Following a year-long sabbatical in New York, he returned to coaching with European champions Bayern Munich last year, and with the Bundesliga champions on course to repeat their 2013 treble triumph under Jupp Heynckes, Guardiola has reflected on his time at Barça.
"If you can’t motivate your players anymore, as a coach, you know the time has come to leave," he told autopista.es.
“We were incredibly successful. Fourteen trophies in just four years; it was the best period in the club’s history. But that can also be a burden. I progressively encountered difficulties in motivating myself and the team. I had won everything with Barça, both as a player and as a coach. And I realised that it was getting more and more difficult for the team.”
Barcelona's 2012 Champions League semi-final defeat to Chelsea ranks as Guardiola's lowest moment in Catalonia.
"There were a lot of sad moments. When Barcelona lost to Chelsea in the 2012 Champions League semi-finals – that was one of them," he added. "We were much better than our opponent, but we conceded a needless goal in the second leg and, before we knew it, we were out. That was a big defeat for me. I felt as if I couldn’t lift my team again."

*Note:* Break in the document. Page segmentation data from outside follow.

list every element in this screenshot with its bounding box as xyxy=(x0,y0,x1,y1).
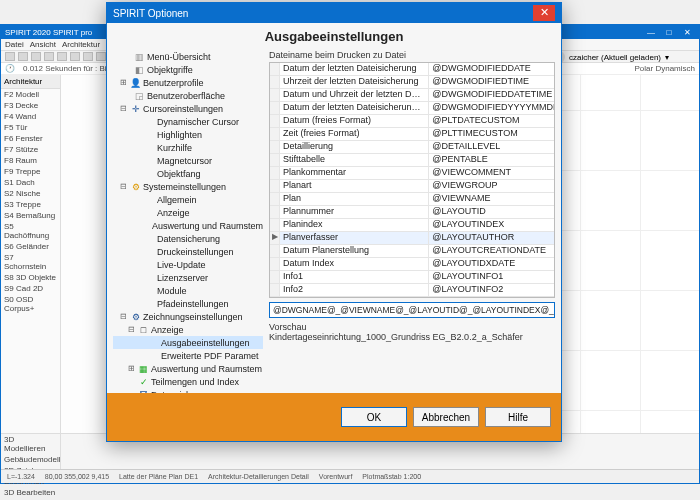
tree-twist-icon[interactable]: ⊞ xyxy=(127,364,136,373)
sidebar-item[interactable]: S8 3D Objekte xyxy=(1,272,60,283)
grid-row[interactable]: Info1@LAYOUTINFO1 xyxy=(270,271,554,284)
sidebar-item[interactable]: S6 Geländer xyxy=(1,241,60,252)
menu-item[interactable]: Datei xyxy=(5,40,24,49)
tree-item[interactable]: Datensicherung xyxy=(113,232,263,245)
grid-row[interactable]: Stifttabelle@PENTABLE xyxy=(270,154,554,167)
tree-item[interactable]: Allgemein xyxy=(113,193,263,206)
minimize-icon[interactable]: — xyxy=(643,28,659,37)
tree-item[interactable]: ⊞▦Auswertung und Raumstem xyxy=(113,362,263,375)
tree-item[interactable]: Module xyxy=(113,284,263,297)
sidebar-item[interactable]: S4 Bemaßung xyxy=(1,210,60,221)
grid-row[interactable]: Datum und Uhrzeit der letzten Dateisiche… xyxy=(270,89,554,102)
sidebar-item[interactable]: F7 Stütze xyxy=(1,144,60,155)
bottom-tab[interactable]: 3D Modellieren xyxy=(1,434,60,454)
tree-item[interactable]: Auswertung und Raumstem xyxy=(113,219,263,232)
user-combo[interactable]: czaicher (Aktuell geladen) ▾ xyxy=(553,51,669,63)
tree-item[interactable]: Objektfang xyxy=(113,167,263,180)
grid-row[interactable]: Info2@LAYOUTINFO2 xyxy=(270,284,554,297)
toolbar-icon[interactable] xyxy=(96,52,106,61)
tree-item[interactable]: ✓Teilmengen und Index xyxy=(113,375,263,388)
grid-row[interactable]: Zeit (freies Format)@PLTTIMECUSTOM xyxy=(270,128,554,141)
tree-item[interactable]: Kurzhilfe xyxy=(113,141,263,154)
sidebar-item[interactable]: S5 Dachöffnung xyxy=(1,221,60,241)
tree-label: Objektfang xyxy=(157,169,201,179)
tree-item[interactable]: ▥Menü-Übersicht xyxy=(113,50,263,63)
grid-row[interactable]: Datum (freies Format)@PLTDATECUSTOM xyxy=(270,115,554,128)
grid-row[interactable]: Detaillierung@DETAILLEVEL xyxy=(270,141,554,154)
placeholders-grid[interactable]: Datum der letzten Dateisicherung@DWGMODI… xyxy=(269,62,555,298)
grid-row[interactable]: Planindex@LAYOUTINDEX xyxy=(270,219,554,232)
bottom-tab[interactable]: 3D Bearbeiten xyxy=(1,487,60,498)
sidebar-item[interactable]: S7 Schornstein xyxy=(1,252,60,272)
tree-item[interactable]: Ausgabeeinstellungen xyxy=(113,336,263,349)
close-button[interactable]: ✕ xyxy=(533,5,555,21)
tree-item[interactable]: ⊞👤Benutzerprofile xyxy=(113,76,263,89)
tree-item[interactable]: Lizenzserver xyxy=(113,271,263,284)
tree-item[interactable]: Druckeinstellungen xyxy=(113,245,263,258)
grid-row[interactable]: Planart@VIEWGROUP xyxy=(270,180,554,193)
ok-button[interactable]: OK xyxy=(341,407,407,427)
menu-item[interactable]: Architektur xyxy=(62,40,100,49)
sidebar-item[interactable]: S1 Dach xyxy=(1,177,60,188)
tree-twist-icon[interactable]: ⊟ xyxy=(119,312,128,321)
tree-twist-icon[interactable]: ⊟ xyxy=(119,104,128,113)
tree-item[interactable]: Dynamischer Cursor xyxy=(113,115,263,128)
sidebar-item[interactable]: F8 Raum xyxy=(1,155,60,166)
close-icon[interactable]: ✕ xyxy=(679,28,695,37)
grid-row[interactable]: Datum der letzten Dateisicherung@DWGMODI… xyxy=(270,63,554,76)
tree-item[interactable]: ⊟✛Cursoreinstellungen xyxy=(113,102,263,115)
tree-item[interactable]: ◧Objektgriffe xyxy=(113,63,263,76)
tree-item[interactable]: Erweiterte PDF Paramet xyxy=(113,349,263,362)
dialog-titlebar[interactable]: SPIRIT Optionen ✕ xyxy=(107,3,561,23)
help-button[interactable]: Hilfe xyxy=(485,407,551,427)
grid-row[interactable]: Datum Planerstellung@LAYOUTCREATIONDATE xyxy=(270,245,554,258)
sidebar-item[interactable]: S9 Cad 2D xyxy=(1,283,60,294)
tree-item[interactable]: Live-Update xyxy=(113,258,263,271)
grid-row[interactable]: Plannummer@LAYOUTID xyxy=(270,206,554,219)
tree-item[interactable]: ⊟⚙Zeichnungseinstellungen xyxy=(113,310,263,323)
grid-row[interactable]: Datum der letzten Dateisicherung in ISO-… xyxy=(270,102,554,115)
menu-item[interactable]: Ansicht xyxy=(30,40,56,49)
tree-item[interactable]: ⊟⚙Systemeinstellungen xyxy=(113,180,263,193)
tree-twist-icon[interactable]: ⊟ xyxy=(127,325,136,334)
sidebar-item[interactable]: F3 Decke xyxy=(1,100,60,111)
tree-item[interactable]: Anzeige xyxy=(113,206,263,219)
tree-twist-icon[interactable]: ⊞ xyxy=(119,78,128,87)
grid-key: Plankommentar xyxy=(280,167,429,179)
toolbar-icon[interactable] xyxy=(18,52,28,61)
grid-row[interactable]: Plan@VIEWNAME xyxy=(270,193,554,206)
maximize-icon[interactable]: □ xyxy=(661,28,677,37)
settings-tree[interactable]: ▥Menü-Übersicht◧Objektgriffe⊞👤Benutzerpr… xyxy=(111,48,263,393)
toolbar-icon[interactable] xyxy=(5,52,15,61)
grid-value: @LAYOUTAUTHOR xyxy=(429,232,554,244)
sidebar-item[interactable]: F4 Wand xyxy=(1,111,60,122)
grid-row[interactable]: Datum Index@LAYOUTIDXDATE xyxy=(270,258,554,271)
grid-row[interactable]: ▶Planverfasser@LAYOUTAUTHOR xyxy=(270,232,554,245)
filename-pattern-input[interactable]: @DWGNAME@_@VIEWNAME@_@LAYOUTID@_@LAYOUTI… xyxy=(269,302,555,318)
toolbar-icon[interactable] xyxy=(57,52,67,61)
sidebar-item[interactable]: F2 Modell xyxy=(1,89,60,100)
bottom-tab[interactable]: Gebäudemodell xyxy=(1,454,60,465)
tree-label: Benutzeroberfläche xyxy=(147,91,225,101)
sidebar-item[interactable]: F9 Treppe xyxy=(1,166,60,177)
grid-row[interactable]: Uhrzeit der letzten Dateisicherung@DWGMO… xyxy=(270,76,554,89)
tree-item[interactable]: Pfadeinstellungen xyxy=(113,297,263,310)
tree-item[interactable]: ⊟□Anzeige xyxy=(113,323,263,336)
grid-row[interactable]: Plankommentar@VIEWCOMMENT xyxy=(270,167,554,180)
toolbar-icon[interactable] xyxy=(31,52,41,61)
tree-item[interactable]: ◲Benutzeroberfläche xyxy=(113,89,263,102)
sidebar-item[interactable]: F5 Tür xyxy=(1,122,60,133)
cancel-button[interactable]: Abbrechen xyxy=(413,407,479,427)
tree-item[interactable]: Magnetcursor xyxy=(113,154,263,167)
sidebar-item[interactable]: S2 Nische xyxy=(1,188,60,199)
sidebar-item[interactable]: S3 Treppe xyxy=(1,199,60,210)
tree-twist-icon[interactable]: ⊟ xyxy=(119,182,128,191)
row-handle xyxy=(270,258,280,270)
sidebar-item[interactable]: S0 OSD Corpus+ xyxy=(1,294,60,314)
tree-item[interactable]: Highlighten xyxy=(113,128,263,141)
sidebar-item[interactable]: F6 Fenster xyxy=(1,133,60,144)
tree-node-icon xyxy=(144,156,155,166)
toolbar-icon[interactable] xyxy=(83,52,93,61)
toolbar-icon[interactable] xyxy=(70,52,80,61)
toolbar-icon[interactable] xyxy=(44,52,54,61)
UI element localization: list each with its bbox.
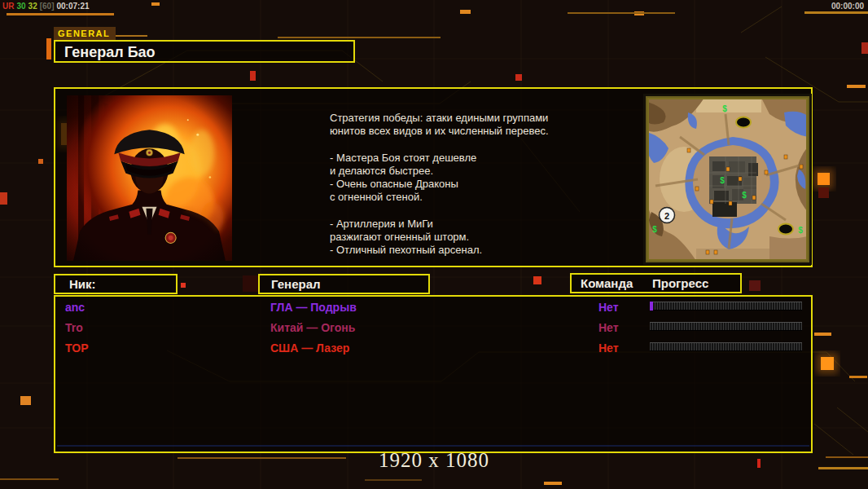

Guardiola also intensified speculation over his relationship with Lionel Messi. Whenever the Argentine, who received the Ballon d'Or accolade three times under Guardiola, was named on the substitutes' bench "there was a fuss", according to Guardiola.
The Bayern coach admitted his first contact with the Bavarians prior to his January 2013 appointment was at the club's annual pre-season tournament, the Audi Cup, in 2011.
"I had an espresso in the VIP Lounge and spoke to Karl-Heinz Rummenigge and Uli Hoeness about my plans for the future. At that time, Bayern’s current success couldn’t be foreseen. But, for me, the challenge is simply to coach a new team and continue the achievements of my predecessor, Jupp Heynckes.”